Voltaram a andar e logo encontraram a parede no fim da gruta. Tatearam a parede e localizaram a décima pedra. Era enorme. Harry e Rony se entreolharam, como iriam afastá-la dali. Tudo bem que eles eram jovens e possuíam um excelente vigor físico, mas a pedra parecia bastante pesada, até mesmo para dez deles.
- Como vamos tirá-la daí? - perguntou Harry. Draco disse:
- Vocês são bem tapados, hein? - e empurrando-os para fora do caminho, disse apontando a varinha para a pedra: - Mobililapis .
A enorme pedra começou lentamente a se mover até abrir uma pequena passagem, passagem que dava exatamente para uma pessoa passar de cada vez. Logo a gruta foi iluminada pelo luar. Draco foi o primeiro a passar, seguido por Harry, Rony e Hermione. Eles se depararam com um belo jardim florido. O lugar era realmente encantador, e por alguns instantes eles se esqueceram que estavam na Floresta Proibida. Olharam ao redor e viram que estavam cercados por diversos unicórnios de vários tamanhos, mas todos extremamente brancos. Um unicórnio se aproximou, até chegar bem próximo de Draco. Era o menor de todos
- Como vai. - O pequeno unicórnio relinchou em resposta a Draco. Hermione tentou se aproximar - Pode vir, ele ainda não tem medo de nós. Quando eles crescem não confiam muito. Mas este ainda é um filhotinho.
- Eu não vejo nenhum unicórnio negro por aqui. - disse Harry olhando em volta.
- Mas deve existir um, né? Quer dizer, o Firenze disse que o unicórnio negro tinha que confiar na gente...
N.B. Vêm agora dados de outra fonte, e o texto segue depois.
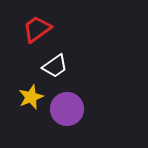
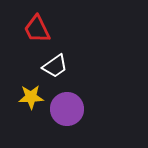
red trapezoid: rotated 80 degrees counterclockwise
yellow star: rotated 20 degrees clockwise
- E agora, o que vamos fazer?
Os quatro começaram a olhar ao redor. Era um imenso jardim. Deveria ter uma porção de unicórnios por ali. Tudo bem que localizar um unicórnio negro no meio de tantos brancos seria fácil, mas... por onde começar? Foram andando, até encontrarem uma rocha negra que brilhava contra o luar. Aproximaram-se do local e entreolharam-se. Havia uma inscrição no chão, bem em frente à rocha. Harry olhou para os amigos.
- E se o tal unicórnio negro for uma forma de expressão. - disse voltando a olhar a rocha a sua frente.